Concrètement, les sociétés concernées doivent établir, publier et mettre en œuvre un plan de vigilance. L’objectif est double : identifier les risques et mettre en place des mesures correctrices. En cas de manquement, des actions en responsabilité civile peuvent être engagées. Ces procédures ont été largement initiées par des parties prenantes non étatiques — ONG, syndicats ou lanceurs d’alerte — qui disposent, en vertu du texte, de la légitimité pour agir en justice.

Mais ces dernières années, le contentieux lié au devoir de vigilance a quitté le seul champ de la responsabilité civile pour entrer, avec prudence mais fermeté, sur le terrain pénal. Cette évolution s’explique par une articulation de plus en plus fine entre les obligations de vigilance et certaines qualifications pénales préexistantes.
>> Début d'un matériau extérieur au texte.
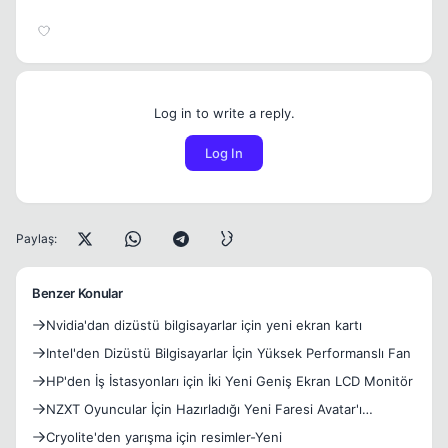
Log in to write a reply.
Log In
Paylaş:
Benzer Konular
Nvidia'dan dizüstü bilgisayarlar için yeni ekran kartı
Intel'den Dizüstü Bilgisayarlar İçin Yüksek Performanslı Fan
HP'den İş İstasyonları için İki Yeni Geniş Ekran LCD Monitör
NZXT Oyuncular İçin Hazırladığı Yeni Faresi Avatar'ı
Duyurdu
Cryolite'den yarışma için resimler-Yeni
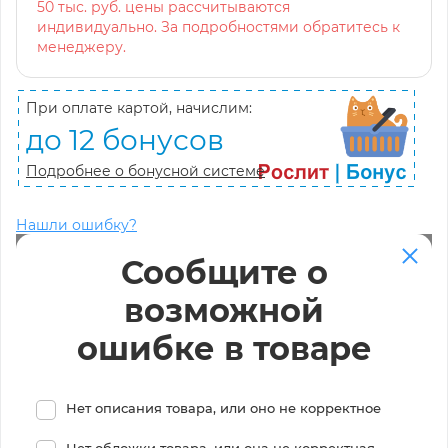
50 тыс. руб. цены рассчитываются
индивидуально. За подробностями обратитесь к
менеджеру.
При оплате картой, начислим:
до 12 бонусов
Подробнее о бонусной системе
Нашли ошибку?
Сообщите о
возможной
ошибке в товаре
Нет описания товара, или оно не корректное
Нет обложки товара, или она не корректная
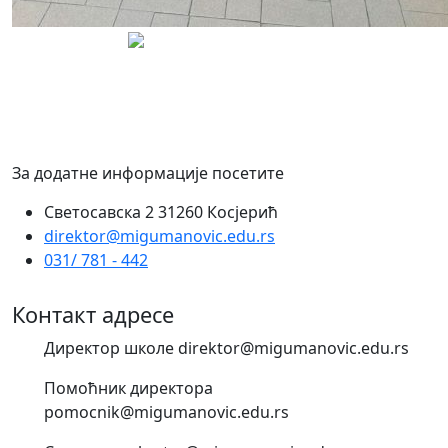
За додатне информације посетите
Светосавска 2 31260 Косјерић
direktor@migumanovic.edu.rs
031/ 781 - 442
Контакт адресе
Директор школе direktor@migumanovic.edu.rs
Помоћник директора
pomocnik@migumanovic.edu.rs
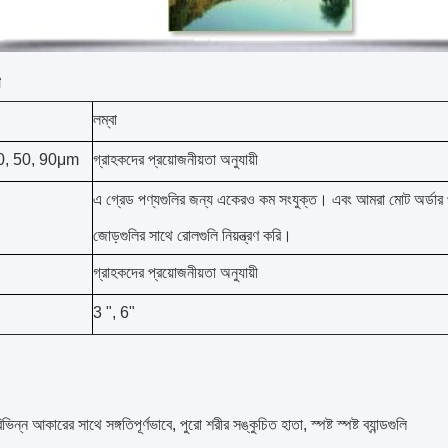
লম্বা
0, 50, 90μm
গ্রাহকদের প্রয়োজনীয়তা অনুযায়ী
এ গ্রেড পণ্যগুলির জন্য একেরও কম সংযুক্ত।
এবং আমরা মোট অর্ডার
জোড়গুলির সাথে রোলগুলি নিয়ন্ত্রণ করি।
গ্রাহকদের প্রয়োজনীয়তা অনুযায়ী
3 ", 6"
ভিন্ন আকারের সাথে সঙ্গতিপূর্ণভাবে, পুরো শরীর সঙ্কুচিত হাতা, স্পষ্ট স্পষ্ট ব্যান্ডগুলি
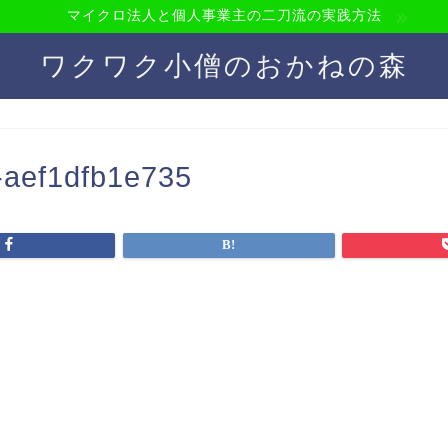
マイクロ法人と個人事業主の二刀流の実践方法
ワクワク小僧のおかねの森
-aef1dfb1e735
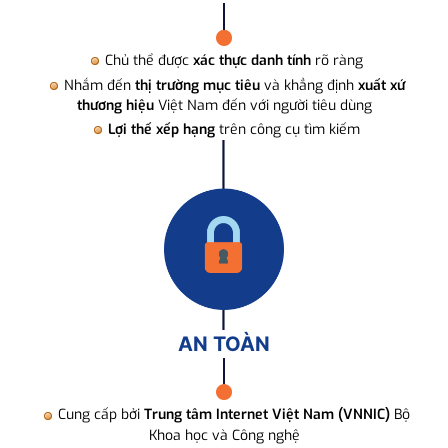
Chủ thể được
xác thực danh tính
rõ ràng
Nhắm đến
thị trường mục tiêu
và khẳng định
xuất xứ
thương hiệu
Việt Nam đến với người tiêu dùng
Lợi thế xếp hạng
trên công cụ tìm kiếm
AN TOÀN
Cung cấp bởi
Trung tâm Internet Việt Nam (VNNIC)
Bộ
Khoa học và Công nghệ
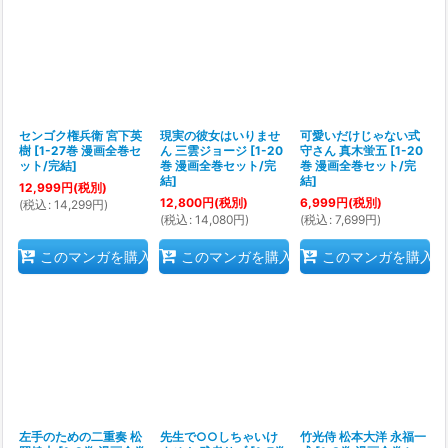
センゴク権兵衛 宮下英
現実の彼女はいりませ
可愛いだけじゃない式
樹
[
1-27巻 漫画全巻セ
ん 三雲ジョージ
[
1-20
守さん 真木蛍五
[
1-20
ット/完結
]
巻 漫画全巻セット/完
巻 漫画全巻セット/完
結
]
結
]
12,999
円
(税別)
12,800
円
(税別)
6,999
円
(税別)
(
税込
:
14,299
円
)
(
税込
:
14,080
円
)
(
税込
:
7,699
円
)
このマンガを購入
このマンガを購入
このマンガを購入
左手のための二重奏 松
先生で○○しちゃいけ
竹光侍 松本大洋 永福一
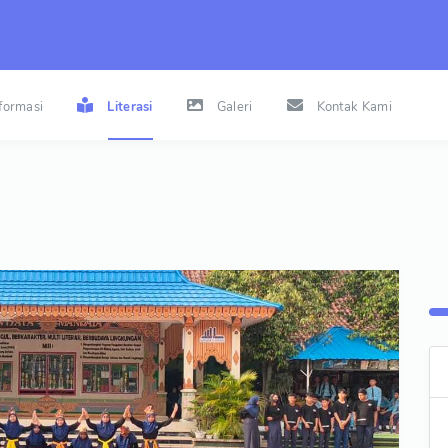
nformasi
Literasi
Galeri
Kontak Kami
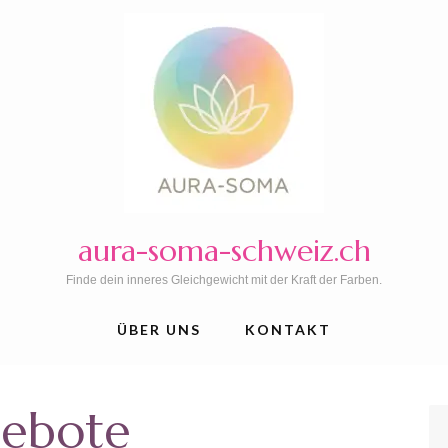
aura-soma-schweiz.ch
Finde dein inneres Gleichgewicht mit der Kraft der Farben.
ÜBER UNS
KONTAKT
ebote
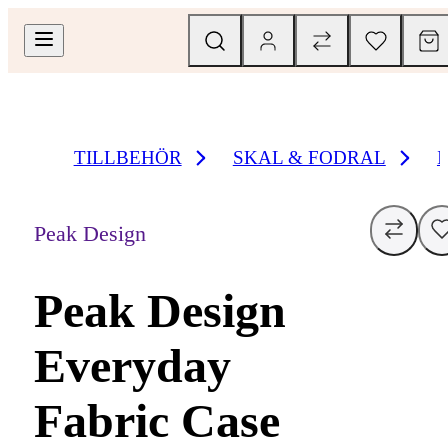
TILLBEHÖR
SKAL & FODRAL
Peak Design
Peak Design
Everyday
Fabric Case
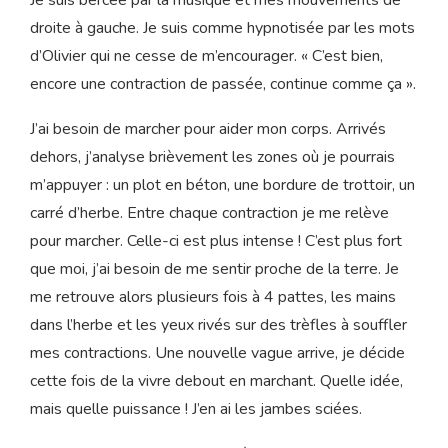
On nous installe dans une salle de prétravail. Olivier
demande que l’on m’apporte un ballon. On reprend donc
ce qu’on avait commencé à la maison. Olivier se tient
derrière moi et me masse le bas du dos pendant que je
continue de souffler doucement chaque contraction.
Je suis bercée par la musique et mes mouvements de
droite à gauche. Je suis comme hypnotisée par les mots
d’Olivier qui ne cesse de m’encourager. « C’est bien,
encore une contraction de passée, continue comme ça ».
J’ai besoin de marcher pour aider mon corps. Arrivés
dehors, j’analyse brièvement les zones où je pourrais
m’appuyer : un plot en béton, une bordure de trottoir, un
carré d’herbe. Entre chaque contraction je me relève
pour marcher. Celle-ci est plus intense ! C’est plus fort
que moi, j’ai besoin de me sentir proche de la terre. Je
me retrouve alors plusieurs fois à 4 pattes, les mains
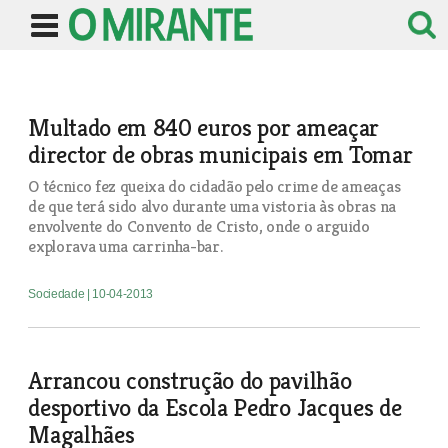
Multado em 840 euros por ameaçar
director de obras municipais em Tomar
O técnico fez queixa do cidadão pelo crime de ameaças
de que terá sido alvo durante uma vistoria às obras na
envolvente do Convento de Cristo, onde o arguido
explorava uma carrinha-bar.
Sociedade
| 10-04-2013
Arrancou construção do pavilhão
desportivo da Escola Pedro Jacques de
Magalhães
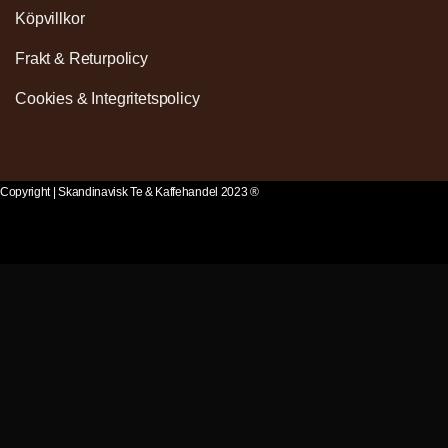
Köpvillkor
Frakt & Returpolicy
Cookies & Integritetspolicy
Copyright | Skandinavisk Te & Kaffehandel 2023 ®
Lorsqu’un dommage grave survient — pollution majeure, accident mortel sur un site industriel, recours à du travail forcé chez un sous-traitant — le défaut de vigilance peut apparaître comme l’une des causes du dommage, voire comme une complicité.
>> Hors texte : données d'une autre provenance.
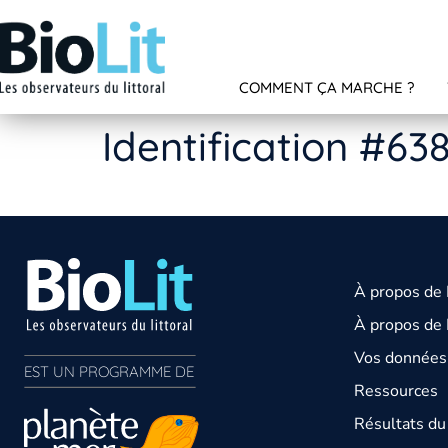
COMMENT ÇA MARCHE ?
Identification #63
À propos de
À propos de 
Vos données 
EST UN PROGRAMME DE  
Ressources
Résultats d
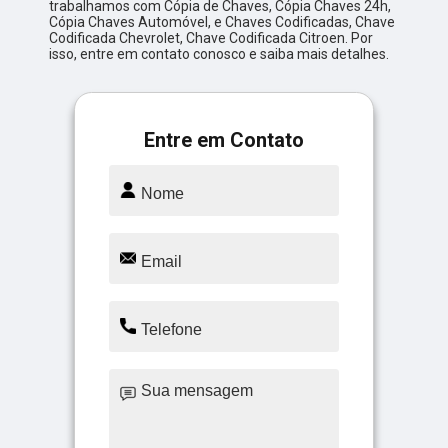
trabalhamos com Cópia de Chaves, Cópia Chaves 24h,
Cópia Chaves Automóvel, e Chaves Codificadas, Chave
Codificada Chevrolet, Chave Codificada Citroen. Por
isso, entre em contato conosco e saiba mais detalhes.
Entre em Contato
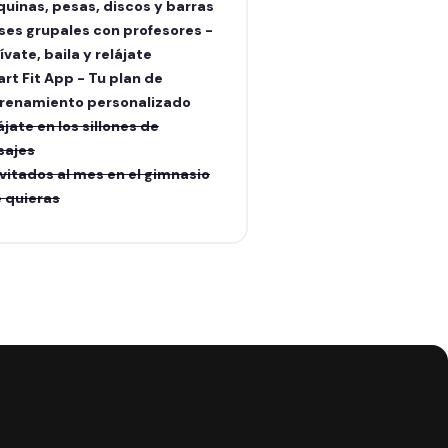
uinas, pesas, discos y barras
ses grupales con profesores -
ívate, baila y relájate
rt Fit App - Tu plan de
renamiento personalizado
ájate en los sillones de
sajes
nvitados al mes en el gimnasio
 quieras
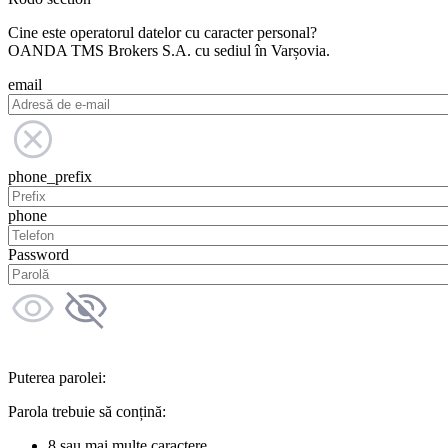
Cine este operatorul datelor cu caracter personal?
OANDA TMS Brokers S.A. cu sediul în Varșovia.
email
phone_prefix
phone
Password
Puterea parolei:
Parola trebuie să conțină:
8 sau mai multe caractere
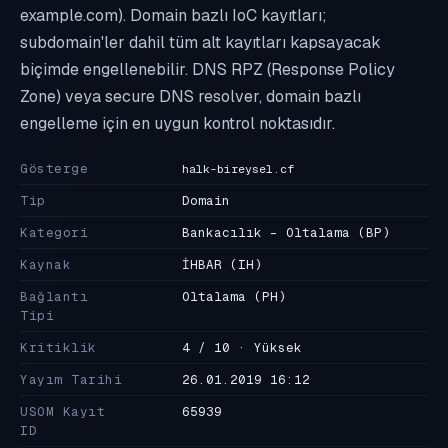
example.com). Domain bazlı IoC kayıtları;
subdomain'ler dahil tüm alt kayıtları kapsayacak
biçimde engellenebilir. DNS RPZ (Response Policy
Zone) veya secure DNS resolver, domain bazlı
engelleme için en uygun kontrol noktasıdır.
Gösterge
halk-bireysel.cf
Tip
Domain
Kategori
Bankacılık - Oltalama
(BP)
Kaynak
İHBAR
(IH)
Bağlantı
Oltalama
(PH)
Tipi
Kritiklik
4 / 10 · Yüksek
Yayım Tarihi
26.01.2019 16:12
USOM Kayıt
65939
ID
Certaines infractions peuvent alors être caractérisées. Par exemple, sur le plan environnemental, l’article L.411-1 du Code de l’environnement permet de réprimer la destruction, l'altération ou la dégradation d'habitats naturels d'espèces animales ou végétales protégées. En matière de droits humains, des enquêtes ont été ouvertes pour complicité de crimes contre l’humanité dans des cas exceptionnels. D’autres qualifications peuvent être retenues : mise en danger de la vie d’autrui, blessures involontaires, pratiques commerciales trompeuses, ou encore financement du terrorisme, comme dans l’affaire Lafarge, dans laquelle l’entreprise est accusée d’avoir sciemment entretenu des relations commerciales dans une zone contrôlée par des groupes armés.

Les autorités de poursuite, qu’il s’agisse du parquet de Paris ou du parquet national financier, s’intéressent de plus en plus à ces dossiers, souvent signalés par des ONG disposant d’un fort ancrage local.

Ainsi, un manquement au devoir de vigilance ne constitue pas en soi une infraction pénale, mais il peut constituer l’un des éléments du faisceau d’indices permettant de caractériser une infraction.

L’émergence d’un risque pénal pour les investisseurs

L’extension du contentieux pénal lié au devoir de vigilance ne concerne pas uniquement les entreprises visées par la loi de 2017. Elle affecte également, en cascade, les acteurs qui investissent dans ces entreprises, en particulier dans le cadre d’opérations de croissance externe.

L’un des tournants majeurs dans cette évolution est intervenu avec la décision du 25 novembre 2020 de la chambre criminelle de la Cour de cassation. Pour la première fois, la haute juridiction a reconnu que la société absorbante pouvait être poursuivie pénalement pour des faits commis par la société absorbée avant la fusion.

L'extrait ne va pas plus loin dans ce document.